→ DESCRIPTION OF THE TASK: Would you please write out the records below exactly as they appear?

THE RECORDS below:

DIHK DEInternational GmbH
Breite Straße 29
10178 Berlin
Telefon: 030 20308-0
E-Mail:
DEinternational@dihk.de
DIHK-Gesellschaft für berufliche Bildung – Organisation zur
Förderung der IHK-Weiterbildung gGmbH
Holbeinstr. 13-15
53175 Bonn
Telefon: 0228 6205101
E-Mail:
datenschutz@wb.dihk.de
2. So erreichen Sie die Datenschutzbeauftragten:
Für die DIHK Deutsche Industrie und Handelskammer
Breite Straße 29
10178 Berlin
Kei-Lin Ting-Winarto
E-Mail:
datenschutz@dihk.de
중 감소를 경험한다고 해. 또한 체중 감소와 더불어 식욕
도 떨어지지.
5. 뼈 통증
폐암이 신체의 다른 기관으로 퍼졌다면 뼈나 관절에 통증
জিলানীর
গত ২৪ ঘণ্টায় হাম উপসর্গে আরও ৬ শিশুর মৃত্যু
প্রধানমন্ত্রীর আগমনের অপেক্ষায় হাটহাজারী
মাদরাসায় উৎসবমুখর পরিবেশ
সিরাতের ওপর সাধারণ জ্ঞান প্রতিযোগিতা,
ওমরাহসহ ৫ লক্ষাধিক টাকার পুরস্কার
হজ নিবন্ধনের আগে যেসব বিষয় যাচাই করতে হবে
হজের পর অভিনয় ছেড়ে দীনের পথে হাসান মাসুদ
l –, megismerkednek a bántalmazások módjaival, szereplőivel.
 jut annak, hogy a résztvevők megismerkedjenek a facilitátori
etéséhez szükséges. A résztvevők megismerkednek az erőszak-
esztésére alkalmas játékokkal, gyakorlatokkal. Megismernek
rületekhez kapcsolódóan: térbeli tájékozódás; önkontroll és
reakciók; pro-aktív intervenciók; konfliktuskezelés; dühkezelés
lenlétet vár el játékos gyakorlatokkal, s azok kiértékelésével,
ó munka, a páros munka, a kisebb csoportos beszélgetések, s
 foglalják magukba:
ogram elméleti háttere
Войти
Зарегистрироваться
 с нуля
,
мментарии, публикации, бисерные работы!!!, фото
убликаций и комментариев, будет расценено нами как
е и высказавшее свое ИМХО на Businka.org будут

End of THE RECORDS.

→ TASK SOLUTION:
DIHK DEInternational GmbH
Breite Straße 29
10178 Berlin
Telefon: 030 20308-0
E-Mail:
DEinternational@dihk.de
DIHK-Gesellschaft für berufliche Bildung – Organisation zur
Förderung der IHK-Weiterbildung gGmbH
Holbeinstr. 13-15
53175 Bonn
Telefon: 0228 6205101
E-Mail:
datenschutz@wb.dihk.de
2. So erreichen Sie die Datenschutzbeauftragten:
Für die DIHK Deutsche Industrie und Handelskammer
Breite Straße 29
10178 Berlin
Kei-Lin Ting-Winarto
E-Mail:
datenschutz@dihk.de
중 감소를 경험한다고 해. 또한 체중 감소와 더불어 식욕
도 떨어지지.
5. 뼈 통증
폐암이 신체의 다른 기관으로 퍼졌다면 뼈나 관절에 통증
জিলানীর
গত ২৪ ঘণ্টায় হাম উপসর্গে আরও ৬ শিশুর মৃত্যু
প্রধানমন্ত্রীর আগমনের অপেক্ষায় হাটহাজারী
মাদরাসায় উৎসবমুখর পরিবেশ
সিরাতের ওপর সাধারণ জ্ঞান প্রতিযোগিতা,
ওমরাহসহ ৫ লক্ষাধিক টাকার পুরস্কার
হজ নিবন্ধনের আগে যেসব বিষয় যাচাই করতে হবে
হজের পর অভিনয় ছেড়ে দীনের পথে হাসান মাসুদ
l –, megismerkednek a bántalmazások módjaival, szereplőivel.
 jut annak, hogy a résztvevők megismerkedjenek a facilitátori
etéséhez szükséges. A résztvevők megismerkednek az erőszak-
esztésére alkalmas játékokkal, gyakorlatokkal. Megismernek
rületekhez kapcsolódóan: térbeli tájékozódás; önkontroll és
reakciók; pro-aktív intervenciók; konfliktuskezelés; dühkezelés
lenlétet vár el játékos gyakorlatokkal, s azok kiértékelésével,
ó munka, a páros munka, a kisebb csoportos beszélgetések, s
 foglalják magukba:
ogram elméleti háttere
Войти
Зарегистрироваться
 с нуля
,
мментарии, публикации, бисерные работы!!!, фото
убликаций и комментариев, будет расценено нами как
е и высказавшее свое ИМХО на Businka.org будут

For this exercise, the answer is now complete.